[Input Boundary: Start]
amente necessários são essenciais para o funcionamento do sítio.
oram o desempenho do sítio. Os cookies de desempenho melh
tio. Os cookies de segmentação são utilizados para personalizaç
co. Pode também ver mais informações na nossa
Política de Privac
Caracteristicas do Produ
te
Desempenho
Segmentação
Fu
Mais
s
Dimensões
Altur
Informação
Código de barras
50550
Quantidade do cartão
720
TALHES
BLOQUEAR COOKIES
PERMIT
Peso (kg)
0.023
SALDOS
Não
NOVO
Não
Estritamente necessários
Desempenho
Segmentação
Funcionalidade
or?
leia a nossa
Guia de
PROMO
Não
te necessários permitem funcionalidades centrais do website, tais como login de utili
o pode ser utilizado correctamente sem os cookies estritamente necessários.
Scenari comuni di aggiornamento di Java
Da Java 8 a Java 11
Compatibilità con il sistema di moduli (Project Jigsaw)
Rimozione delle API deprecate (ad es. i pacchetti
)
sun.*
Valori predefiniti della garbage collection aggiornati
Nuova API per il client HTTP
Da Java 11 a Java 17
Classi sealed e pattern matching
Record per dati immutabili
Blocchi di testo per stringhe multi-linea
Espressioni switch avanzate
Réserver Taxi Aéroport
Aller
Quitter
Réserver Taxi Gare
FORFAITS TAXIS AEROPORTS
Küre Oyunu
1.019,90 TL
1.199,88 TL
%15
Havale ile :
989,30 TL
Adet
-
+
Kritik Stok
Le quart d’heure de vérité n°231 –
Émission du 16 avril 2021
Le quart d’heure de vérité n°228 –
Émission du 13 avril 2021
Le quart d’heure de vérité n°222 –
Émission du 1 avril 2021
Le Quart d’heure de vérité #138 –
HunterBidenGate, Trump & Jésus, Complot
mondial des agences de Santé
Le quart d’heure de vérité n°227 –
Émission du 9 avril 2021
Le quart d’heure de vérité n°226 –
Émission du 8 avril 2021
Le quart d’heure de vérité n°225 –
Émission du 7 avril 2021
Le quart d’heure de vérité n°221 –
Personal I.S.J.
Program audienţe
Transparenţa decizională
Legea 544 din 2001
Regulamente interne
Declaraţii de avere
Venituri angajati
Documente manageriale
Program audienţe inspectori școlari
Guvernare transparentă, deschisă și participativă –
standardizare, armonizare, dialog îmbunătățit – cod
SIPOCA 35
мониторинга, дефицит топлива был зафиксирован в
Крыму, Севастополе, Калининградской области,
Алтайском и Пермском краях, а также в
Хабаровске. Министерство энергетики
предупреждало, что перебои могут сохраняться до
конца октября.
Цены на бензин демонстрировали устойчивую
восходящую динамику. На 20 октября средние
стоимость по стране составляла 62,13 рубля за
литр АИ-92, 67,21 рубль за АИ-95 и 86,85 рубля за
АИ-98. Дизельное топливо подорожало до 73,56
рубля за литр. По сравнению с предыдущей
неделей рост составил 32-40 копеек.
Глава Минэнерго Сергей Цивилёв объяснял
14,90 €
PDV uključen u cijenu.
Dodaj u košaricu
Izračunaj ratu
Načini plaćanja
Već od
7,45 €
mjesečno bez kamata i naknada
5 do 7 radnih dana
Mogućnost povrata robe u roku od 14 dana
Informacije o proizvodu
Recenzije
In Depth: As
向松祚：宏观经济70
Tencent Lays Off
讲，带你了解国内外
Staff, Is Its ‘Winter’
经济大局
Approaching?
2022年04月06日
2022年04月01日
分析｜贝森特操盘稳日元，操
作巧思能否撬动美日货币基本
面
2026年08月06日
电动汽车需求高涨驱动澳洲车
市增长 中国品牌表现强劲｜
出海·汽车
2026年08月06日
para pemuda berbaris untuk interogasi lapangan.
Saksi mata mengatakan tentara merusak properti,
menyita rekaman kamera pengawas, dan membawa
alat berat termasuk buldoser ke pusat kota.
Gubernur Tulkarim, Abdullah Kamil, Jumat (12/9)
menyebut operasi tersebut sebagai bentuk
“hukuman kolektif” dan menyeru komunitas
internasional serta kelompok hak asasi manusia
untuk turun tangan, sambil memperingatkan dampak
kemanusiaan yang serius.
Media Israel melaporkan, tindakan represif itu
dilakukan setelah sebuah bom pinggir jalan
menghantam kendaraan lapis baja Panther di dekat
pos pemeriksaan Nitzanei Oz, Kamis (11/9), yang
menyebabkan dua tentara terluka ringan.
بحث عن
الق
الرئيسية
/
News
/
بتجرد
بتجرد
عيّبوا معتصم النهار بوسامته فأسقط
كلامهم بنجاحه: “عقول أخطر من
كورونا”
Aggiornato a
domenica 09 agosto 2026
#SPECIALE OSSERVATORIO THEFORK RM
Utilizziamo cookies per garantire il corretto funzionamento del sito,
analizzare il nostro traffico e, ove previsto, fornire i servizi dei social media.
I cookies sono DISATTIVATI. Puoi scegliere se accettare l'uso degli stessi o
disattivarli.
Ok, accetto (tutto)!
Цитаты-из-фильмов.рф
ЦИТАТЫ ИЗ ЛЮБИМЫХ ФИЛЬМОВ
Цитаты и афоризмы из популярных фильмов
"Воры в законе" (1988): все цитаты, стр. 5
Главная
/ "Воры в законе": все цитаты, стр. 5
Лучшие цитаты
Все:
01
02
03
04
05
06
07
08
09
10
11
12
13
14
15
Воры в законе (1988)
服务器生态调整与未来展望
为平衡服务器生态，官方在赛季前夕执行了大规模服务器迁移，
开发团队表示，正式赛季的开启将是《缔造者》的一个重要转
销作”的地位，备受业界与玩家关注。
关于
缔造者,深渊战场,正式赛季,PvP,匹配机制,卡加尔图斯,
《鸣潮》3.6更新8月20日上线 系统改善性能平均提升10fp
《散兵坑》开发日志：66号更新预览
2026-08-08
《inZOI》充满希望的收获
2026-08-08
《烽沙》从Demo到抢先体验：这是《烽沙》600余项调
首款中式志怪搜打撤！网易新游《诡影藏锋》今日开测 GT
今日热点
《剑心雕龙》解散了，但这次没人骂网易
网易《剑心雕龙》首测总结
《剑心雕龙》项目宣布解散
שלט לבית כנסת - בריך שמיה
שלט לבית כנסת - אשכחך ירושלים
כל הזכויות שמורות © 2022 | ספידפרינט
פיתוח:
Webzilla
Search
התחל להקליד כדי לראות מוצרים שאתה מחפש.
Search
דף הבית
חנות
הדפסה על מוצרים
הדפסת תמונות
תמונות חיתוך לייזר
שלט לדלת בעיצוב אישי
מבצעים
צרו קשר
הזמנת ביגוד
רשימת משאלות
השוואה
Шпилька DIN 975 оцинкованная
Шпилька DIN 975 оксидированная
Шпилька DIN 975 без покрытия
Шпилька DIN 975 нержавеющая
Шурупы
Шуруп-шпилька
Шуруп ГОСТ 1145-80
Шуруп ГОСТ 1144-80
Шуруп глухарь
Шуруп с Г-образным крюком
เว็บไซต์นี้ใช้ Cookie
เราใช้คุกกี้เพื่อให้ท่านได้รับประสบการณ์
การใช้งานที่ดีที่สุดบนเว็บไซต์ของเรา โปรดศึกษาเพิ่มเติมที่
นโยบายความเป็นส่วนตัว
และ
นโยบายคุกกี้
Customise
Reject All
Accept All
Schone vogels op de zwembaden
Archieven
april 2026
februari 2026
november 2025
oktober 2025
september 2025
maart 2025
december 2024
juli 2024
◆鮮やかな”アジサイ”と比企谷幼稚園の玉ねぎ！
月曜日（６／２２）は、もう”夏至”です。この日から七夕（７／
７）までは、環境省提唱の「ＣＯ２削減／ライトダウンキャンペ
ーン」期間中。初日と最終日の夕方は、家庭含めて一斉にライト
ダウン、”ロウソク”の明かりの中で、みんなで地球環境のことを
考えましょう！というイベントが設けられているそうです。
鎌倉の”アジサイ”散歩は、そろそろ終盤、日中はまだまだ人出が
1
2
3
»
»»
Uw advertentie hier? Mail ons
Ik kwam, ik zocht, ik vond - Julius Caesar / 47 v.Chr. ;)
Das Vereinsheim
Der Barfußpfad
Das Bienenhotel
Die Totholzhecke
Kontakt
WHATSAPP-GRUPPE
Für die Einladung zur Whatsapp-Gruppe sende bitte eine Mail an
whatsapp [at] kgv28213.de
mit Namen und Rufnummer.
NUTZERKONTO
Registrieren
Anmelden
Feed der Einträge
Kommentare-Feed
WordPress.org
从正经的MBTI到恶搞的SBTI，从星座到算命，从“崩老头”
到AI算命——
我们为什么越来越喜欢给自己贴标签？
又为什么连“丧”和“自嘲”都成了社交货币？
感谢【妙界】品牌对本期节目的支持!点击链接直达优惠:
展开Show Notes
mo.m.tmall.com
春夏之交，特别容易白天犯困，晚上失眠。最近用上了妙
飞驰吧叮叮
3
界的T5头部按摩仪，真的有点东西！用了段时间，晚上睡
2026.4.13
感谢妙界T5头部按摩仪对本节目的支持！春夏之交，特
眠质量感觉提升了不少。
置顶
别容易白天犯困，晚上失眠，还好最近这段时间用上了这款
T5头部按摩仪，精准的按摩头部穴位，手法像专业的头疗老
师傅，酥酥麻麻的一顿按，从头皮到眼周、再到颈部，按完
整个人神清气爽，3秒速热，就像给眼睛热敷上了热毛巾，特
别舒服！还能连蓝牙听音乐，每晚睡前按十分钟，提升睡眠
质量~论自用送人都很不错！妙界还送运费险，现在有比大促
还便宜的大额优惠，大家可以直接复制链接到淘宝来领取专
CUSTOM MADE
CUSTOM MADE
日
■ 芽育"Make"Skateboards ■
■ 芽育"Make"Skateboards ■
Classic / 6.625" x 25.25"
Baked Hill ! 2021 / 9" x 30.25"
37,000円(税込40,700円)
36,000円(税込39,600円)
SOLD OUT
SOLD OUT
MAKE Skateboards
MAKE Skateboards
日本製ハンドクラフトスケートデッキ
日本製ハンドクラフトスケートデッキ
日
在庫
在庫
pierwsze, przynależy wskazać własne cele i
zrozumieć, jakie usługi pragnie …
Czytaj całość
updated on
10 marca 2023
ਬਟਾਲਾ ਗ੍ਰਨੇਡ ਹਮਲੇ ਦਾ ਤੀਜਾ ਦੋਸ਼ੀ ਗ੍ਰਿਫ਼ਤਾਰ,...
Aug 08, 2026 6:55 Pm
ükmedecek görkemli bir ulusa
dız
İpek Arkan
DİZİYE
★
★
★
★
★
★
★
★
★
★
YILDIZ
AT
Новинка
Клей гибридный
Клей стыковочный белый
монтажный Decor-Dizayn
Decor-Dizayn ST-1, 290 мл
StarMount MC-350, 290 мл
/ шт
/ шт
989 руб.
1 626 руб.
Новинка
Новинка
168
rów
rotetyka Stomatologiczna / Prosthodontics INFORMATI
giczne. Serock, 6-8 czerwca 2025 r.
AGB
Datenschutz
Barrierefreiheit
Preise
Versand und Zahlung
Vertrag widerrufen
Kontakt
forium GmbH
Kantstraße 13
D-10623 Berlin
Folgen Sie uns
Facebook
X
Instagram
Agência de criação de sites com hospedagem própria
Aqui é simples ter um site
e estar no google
[Input Boundary: End]
### Activity
Copy back the listing above exactly, but only from the line with "眠质量感觉提升了不少。" through the line with "rotetyka Stomatologiczna /", both ends included.

### Reply
眠质量感觉提升了不少。
置顶
别容易白天犯困，晚上失眠，还好最近这段时间用上了这款
T5头部按摩仪，精准的按摩头部穴位，手法像专业的头疗老
师傅，酥酥麻麻的一顿按，从头皮到眼周、再到颈部，按完
整个人神清气爽，3秒速热，就像给眼睛热敷上了热毛巾，特
别舒服！还能连蓝牙听音乐，每晚睡前按十分钟，提升睡眠
质量~论自用送人都很不错！妙界还送运费险，现在有比大促
还便宜的大额优惠，大家可以直接复制链接到淘宝来领取专
CUSTOM MADE
CUSTOM MADE
日
■ 芽育"Make"Skateboards ■
■ 芽育"Make"Skateboards ■
Classic / 6.625" x 25.25"
Baked Hill ! 2021 / 9" x 30.25"
37,000円(税込40,700円)
36,000円(税込39,600円)
SOLD OUT
SOLD OUT
MAKE Skateboards
MAKE Skateboards
日本製ハンドクラフトスケートデッキ
日本製ハンドクラフトスケートデッキ
日
在庫
在庫
pierwsze, przynależy wskazać własne cele i
zrozumieć, jakie usługi pragnie …
Czytaj całość
updated on
10 marca 2023
ਬਟਾਲਾ ਗ੍ਰਨੇਡ ਹਮਲੇ ਦਾ ਤੀਜਾ ਦੋਸ਼ੀ ਗ੍ਰਿਫ਼ਤਾਰ,...
Aug 08, 2026 6:55 Pm
ükmedecek görkemli bir ulusa
dız
İpek Arkan
DİZİYE
★
★
★
★
★
★
★
★
★
★
YILDIZ
AT
Новинка
Клей гибридный
Клей стыковочный белый
монтажный Decor-Dizayn
Decor-Dizayn ST-1, 290 мл
StarMount MC-350, 290 мл
/ шт
/ шт
989 руб.
1 626 руб.
Новинка
Новинка
168
rów
rotetyka Stomatologiczna / Prosthodontics INFORMATI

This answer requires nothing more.